MINPHIS was the first digitalised hospital system in Nigeria to be locally developed and deployed to keep electronic patient records and generate various reports for health management. These reports include patient status, medical history, and admissions detailssuch as length of stay, discharge summaries, mortality and morbidity data, and operations.

The recent COVID-19 pandemic appears to be a game changer as the idea of personalized clinic installed as an App on a patient’s mobile device has now become firmly established in the country’s health delivery space to take over from where MINPHIS and its other offshoots of the past stopped.

For a country that has for long been reeling under the various negative impacts of an underfunded health sector, the recent introduction of the grassroots-targeted PDI App by Pre Diagnosis International, a private sector, charity-driven, hybrid telehealth brand, is a commendable initiative that could prove landmark in the nation’s quest to maximize the scarce health resources at her disposal in the delivery of health services to the populace.

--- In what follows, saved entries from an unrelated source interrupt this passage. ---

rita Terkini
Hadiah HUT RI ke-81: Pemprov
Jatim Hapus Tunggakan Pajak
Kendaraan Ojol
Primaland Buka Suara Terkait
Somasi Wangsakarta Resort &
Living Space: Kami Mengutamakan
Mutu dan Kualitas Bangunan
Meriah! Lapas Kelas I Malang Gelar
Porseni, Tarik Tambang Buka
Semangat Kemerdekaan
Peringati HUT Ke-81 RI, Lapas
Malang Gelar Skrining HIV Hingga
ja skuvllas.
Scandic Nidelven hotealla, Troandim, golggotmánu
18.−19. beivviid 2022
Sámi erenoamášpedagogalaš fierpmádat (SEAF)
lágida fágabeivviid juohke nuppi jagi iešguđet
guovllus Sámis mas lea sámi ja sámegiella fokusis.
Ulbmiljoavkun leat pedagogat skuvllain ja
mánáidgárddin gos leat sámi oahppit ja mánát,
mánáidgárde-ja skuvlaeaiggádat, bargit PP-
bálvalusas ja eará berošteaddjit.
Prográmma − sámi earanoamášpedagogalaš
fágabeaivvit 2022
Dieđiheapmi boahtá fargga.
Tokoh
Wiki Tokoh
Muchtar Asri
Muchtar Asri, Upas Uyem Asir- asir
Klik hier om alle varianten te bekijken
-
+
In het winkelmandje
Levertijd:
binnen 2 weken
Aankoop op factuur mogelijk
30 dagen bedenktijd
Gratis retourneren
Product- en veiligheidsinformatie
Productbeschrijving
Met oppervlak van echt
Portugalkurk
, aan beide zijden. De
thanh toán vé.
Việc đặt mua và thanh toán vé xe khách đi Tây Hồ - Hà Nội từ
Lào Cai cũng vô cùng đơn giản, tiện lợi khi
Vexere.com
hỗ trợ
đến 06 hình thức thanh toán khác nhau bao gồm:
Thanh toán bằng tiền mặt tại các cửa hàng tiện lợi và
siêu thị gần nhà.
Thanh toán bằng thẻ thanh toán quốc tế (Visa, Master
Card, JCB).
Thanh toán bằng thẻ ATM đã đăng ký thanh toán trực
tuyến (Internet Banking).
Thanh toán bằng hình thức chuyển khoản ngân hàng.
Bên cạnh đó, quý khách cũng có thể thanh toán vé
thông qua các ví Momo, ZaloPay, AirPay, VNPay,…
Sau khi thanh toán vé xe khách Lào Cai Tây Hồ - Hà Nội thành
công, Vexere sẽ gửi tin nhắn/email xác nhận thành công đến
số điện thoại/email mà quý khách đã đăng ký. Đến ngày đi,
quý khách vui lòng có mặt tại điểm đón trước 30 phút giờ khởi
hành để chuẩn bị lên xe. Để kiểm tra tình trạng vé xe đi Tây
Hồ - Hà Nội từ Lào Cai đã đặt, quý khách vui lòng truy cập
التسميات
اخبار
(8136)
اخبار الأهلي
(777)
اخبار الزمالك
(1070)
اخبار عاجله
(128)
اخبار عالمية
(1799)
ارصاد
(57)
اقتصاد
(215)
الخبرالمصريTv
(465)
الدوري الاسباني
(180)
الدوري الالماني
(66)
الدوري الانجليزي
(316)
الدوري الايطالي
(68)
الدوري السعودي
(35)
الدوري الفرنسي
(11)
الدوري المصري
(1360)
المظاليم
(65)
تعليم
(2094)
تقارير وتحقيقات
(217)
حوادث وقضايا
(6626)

Although there have been a few other telehealth platforms aimed largely at the upper crust of the society, the uniqueness of the PDI App stems from its focus on targeting poor, vulnerable Nigerians in, especially, rural and semi urban parts of the country under an aggressive charity-styled Reach, Rescue and Fortify mantra aimed at delivering healthcare to two million vulnerable Nigerians annually.

The App is an interactive mobile application that gives users immediate access to highly trained and experienced full time PDI doctors who can assist them access quality healthcare from home, office, on a business trip or vacation.With a meager annual subscription,the user can obtain and store latest blood pressure reading, heart health vitals, blood sugar information, as well as other vital statistics required to comprehensively evaluate the state of their health status. Also, the user is able to access free quality consultation and treatment for a myriad of ailments all year round without physically stepping out of his or her home as the doctor may order an investigation, give a prescription or counselling or initiate a referral to a secondary center via the interaction. And all these and other benefits are accessible at the payment of just the annual subscription and no other payment.

COVID-19 may have been a sudden and unexpected occurrence that has triggered sad and unfortunate illnesses and deaths, jolting the world in a way that has not been witnessed for several years. It may have, however, begun to nudge us as a nation to re-invent ourselves in many ways.

Efforts, such as the PDI innovative move to give patients full control of their health via cheap, personalized telehealth solutions as well as other Private-Public Partnerships (PPP) designed to improve the health and well-being of citizens deserve full applause for helping to speed up the re-shaping of Nigeria’s health sector.
… Adegoroye is the Chief Project Officer of TECH4HEALTHNG, Lagos.